Try it =
Wherever an image appears in the records, exclude it, and reproduce everything else exactly.

Data provided =

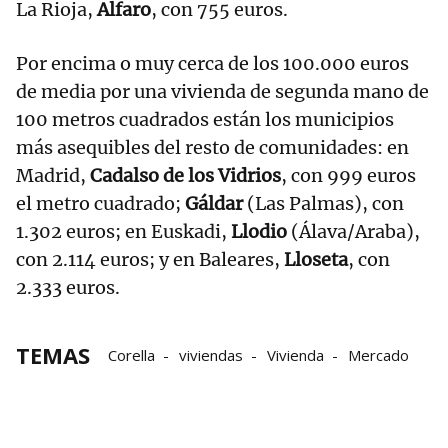
La Rioja,
Alfaro
, con 755 euros.
Por encima o muy cerca de los 100.000 euros
de media por una vivienda de segunda mano de
100 metros cuadrados están los municipios
más asequibles del resto de comunidades: en
Madrid,
Cadalso de los Vidrios
, con 999 euros
el metro cuadrado;
Gáldar
(Las Palmas), con
1.302 euros; en Euskadi,
Llodio
(Álava/Araba),
con 2.114 euros; y en Baleares,
Lloseta
, con
2.333 euros.
TEMAS
Corella
viviendas
Vivienda
Mercado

Exercise answer =
La Rioja,
Alfaro
, con 755 euros.
Por encima o muy cerca de los 100.000 euros
de media por una vivienda de segunda mano de
100 metros cuadrados están los municipios
más asequibles del resto de comunidades: en
Madrid,
Cadalso de los Vidrios
, con 999 euros
el metro cuadrado;
Gáldar
(Las Palmas), con
1.302 euros; en Euskadi,
Llodio
(Álava/Araba),
con 2.114 euros; y en Baleares,
Lloseta
, con
2.333 euros.
TEMAS
Corella
viviendas
Vivienda
Mercado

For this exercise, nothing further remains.